§ What is required
Among these records, tally each line with the word "บวชพระ"; the answer is that number alone.

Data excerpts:
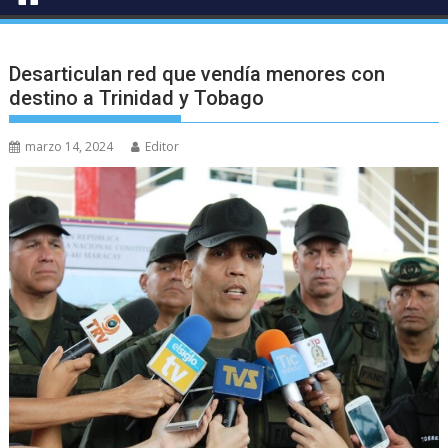
Desarticulan red que vendía menores con
destino a Trinidad y Tobago
marzo 14, 2024
Editor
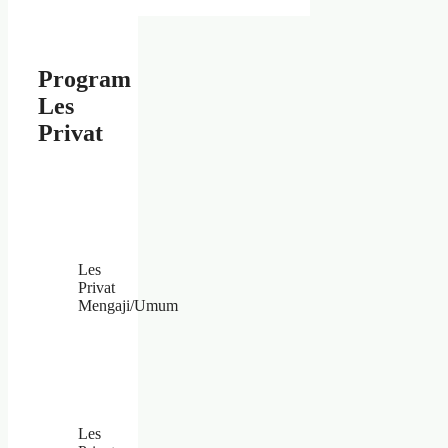
Program
Les
Privat
Les
Privat
Mengaji/Umum
Les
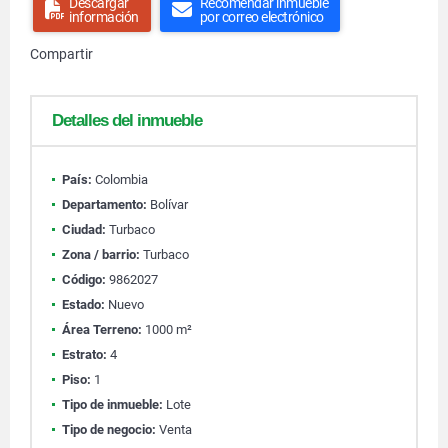
Descargar
Recomendar inmueble
información
por correo electrónico
Compartir
Detalles del inmueble
País:
Colombia
Departamento:
Bolívar
Ciudad:
Turbaco
Zona / barrio:
Turbaco
Código:
9862027
Estado:
Nuevo
Área Terreno:
1000 m²
Estrato:
4
Piso:
1
Tipo de inmueble:
Lote
Tipo de negocio:
Venta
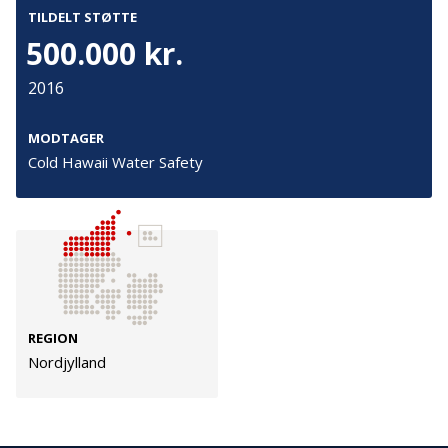
Cookies
TILDELT STØTTE
500.000 kr.
Persondata
Vilkår
2016
MODTAGER
Følg os
Cold Hawaii Water Safety
TryghedsGruppen
Facebook
LinkedIn
TrygFonden
REGION
Nordjylland
Facebook
LinkedIn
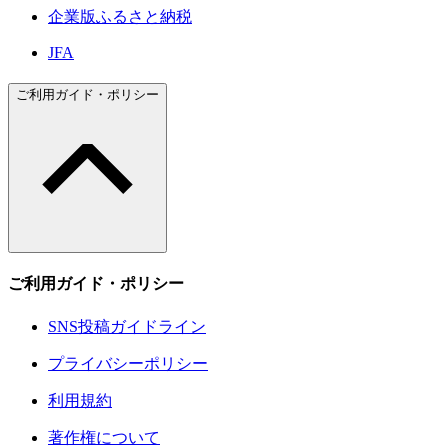
企業版ふるさと納税
JFA
ご利用ガイド・ポリシー
ご利用ガイド・ポリシー
SNS投稿ガイドライン
プライバシーポリシー
利用規約
著作権について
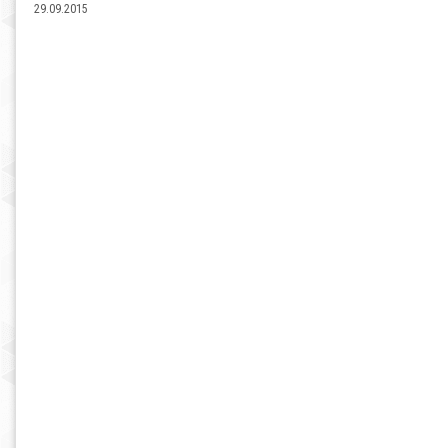
29.09.2015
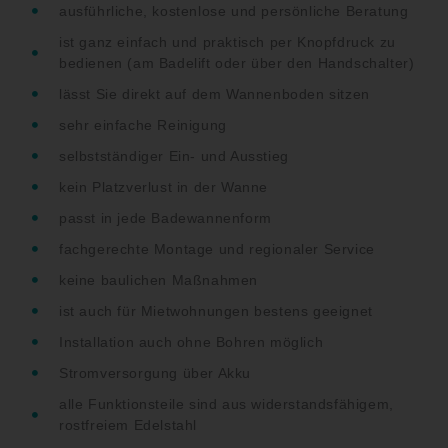
ausführliche, kostenlose und persönliche Beratung
ist ganz einfach und praktisch per Knopfdruck zu
bedienen (am Badelift oder über den Handschalter)
lässt Sie direkt auf dem Wannenboden sitzen
sehr einfache Reinigung
selbstständiger Ein- und Ausstieg
kein Platzverlust in der Wanne
passt in jede Badewannenform
fachgerechte Montage und regionaler Service
keine baulichen Maßnahmen
ist auch für Mietwohnungen bestens geeignet
Installation auch ohne Bohren möglich
Stromversorgung über Akku
alle Funktionsteile sind aus widerstandsfähigem,
rostfreiem Edelstahl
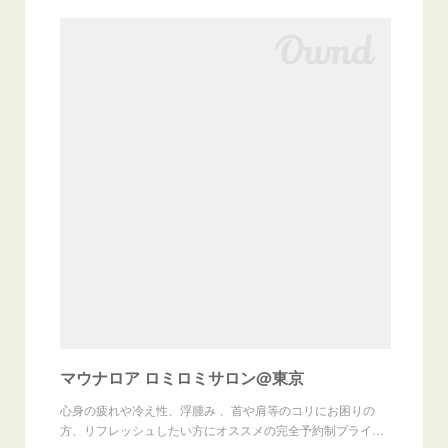
マウナロア ロミロミサロン@東京
心身の疲れや冷え性、浮腫み 、首や肩等のコリにお困りの
方、リフレッシュしたい方にオススメの完全予約制プライ…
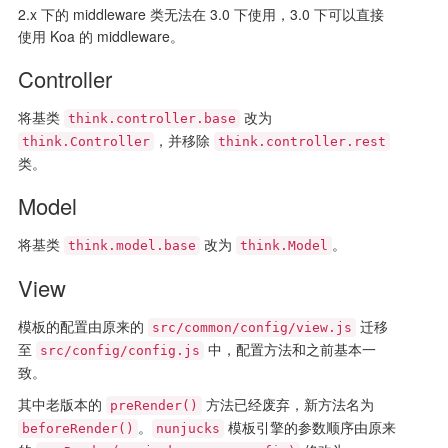
2.x 下的 middleware 类无法在 3.0 下使用，3.0 下可以直接
使用 Koa 的 middleware。
Controller
将基类
改为
think.controller.base
，并移除
think.Controller
think.controller.rest
类。
Model
将基类
改为
。
think.model.base
think.Model
View
模板的配置由原来的
迁移
src/common/config/view.js
至
中，配置方法和之前基本一
src/config/config.js
致。
其中老版本的
方法已经废弃，新方法名为
preRender()
。
模板引擎的参数顺序由原来
beforeRender()
nunjucks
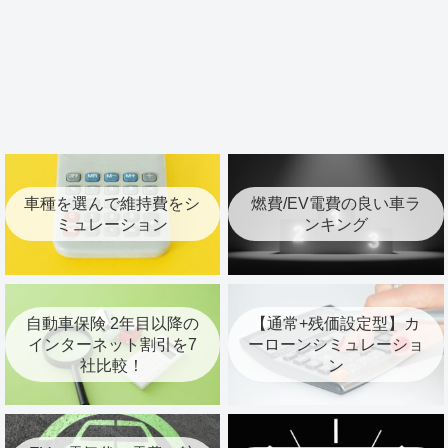
車種を選んで維持費をシ
燃費/EV電費の良い車ラ
ミュレーション
ンキング
自動車保険 2年目以降の
【通常+残価設定型】カ
インターネット割引を7
ーローンシミュレーショ
社比較！
ン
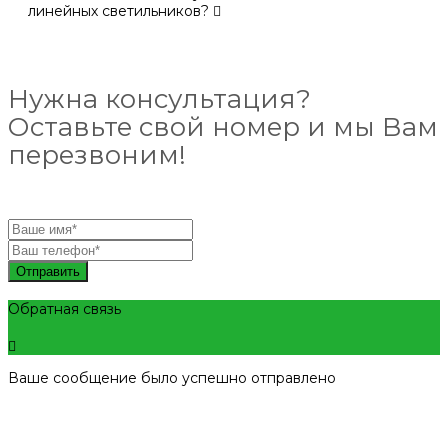
линейных светильников?
Нужна консультация?
Оставьте свой номер и мы Вам
перезвоним!
Отправить
Обратная связь
Ваше сообщение было успешно отправлено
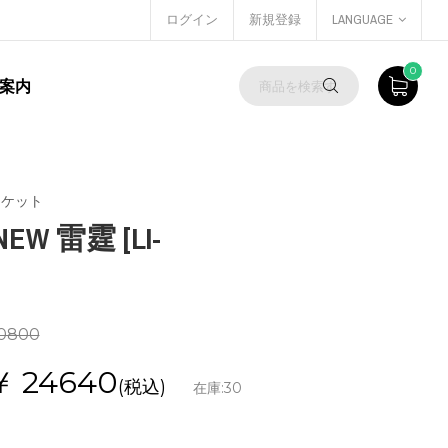
ログイン
新規登録
LANGUAGE
0
案内
ラケット
NEW 雷霆 [LI-
0800
￥
24640
(税込)
在庫:
30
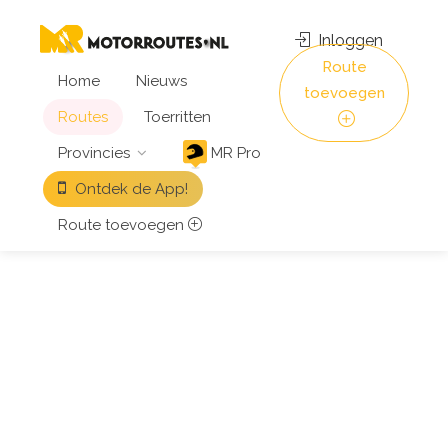
Inloggen
Route
Home
Nieuws
toevoegen
Routes
Toerritten
Provincies
MR Pro
Ontdek de App!
Route toevoegen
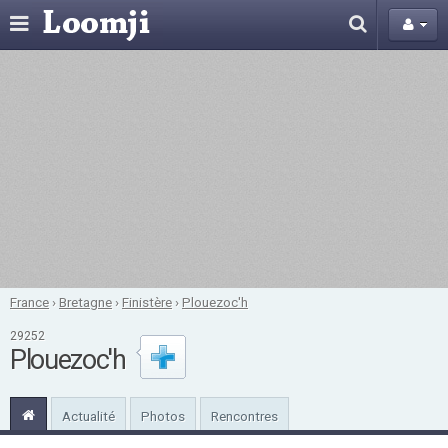
France
›
Bretagne
›
Finistère
›
Plouezoc'h
29252
Plouezoc'h
Actualité
Photos
Rencontres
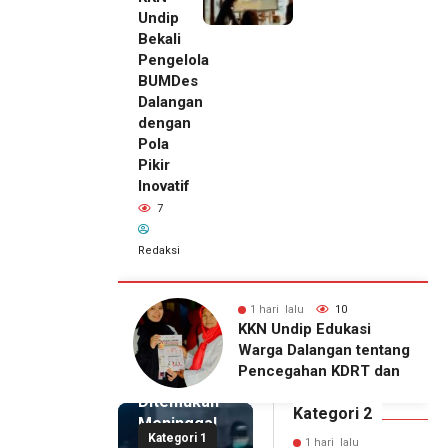
Undip
Bekali
Pengelola
BUMDes
Dalangan
dengan
Pola
Pikir
Inovatif
7
Redaksi
lu
10
1 hari lalu
7
1 hari lalu
ip Edukasi
KKN Undip Bekali
Pemilik
alangan tentang
Pengelola BUMDes
Royal
ahan KDRT dan
Dalangan dengan Pola
Phone
asi Keluarga
Pikir Inovatif
Ditemukan
Kategori 2
Meninggal
Kategori 1
di Dalam
1 hari lalu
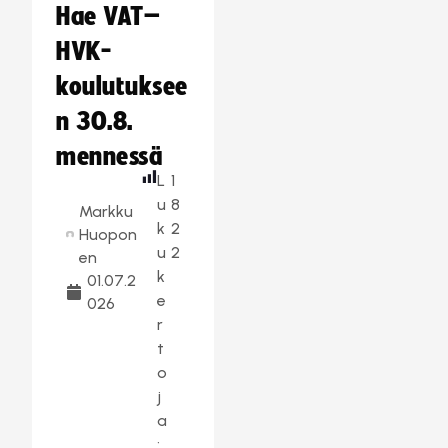
Hae VAT–
HVK-
koulutuksee
n 30.8.
mennessä
L
1
u
8
Markku
k
2
Huopon
u
2
en
k
01.07.2
e
026
r
t
o
j
a
:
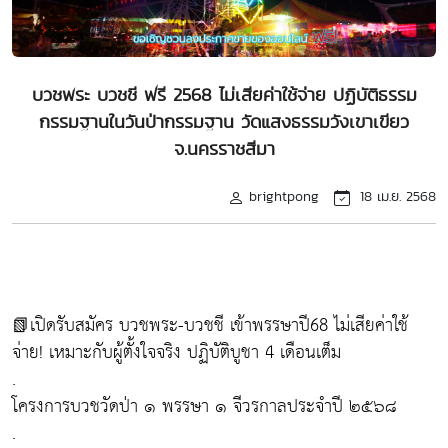
บวชพระ บวชชี ฟรี 2568 ไม่เสียค่าใช้จ่าย ปฏิบัติธรรม
กรรมฐานในวันป่ากรรมฐาน วัดแสงธรรมวังเขาเขียว
จ.นครราชสีมา
brightpong
18 เม.ย. 2568
📗เปิดรับสมัคร บวชพระ-บวชชี เข้าพรรษาปี68 ไม่เสียค่าใช้
จ่าย! เหมาะกับผู้ตั้งใจจริง ปฏิบัติบูชา 4 เดือนเต็ม
.
โครงการบวชวัดป่า ๑ พรรษา ๑ จีวรกาลประจำปี ๒๕๖๘
.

§ Your response
2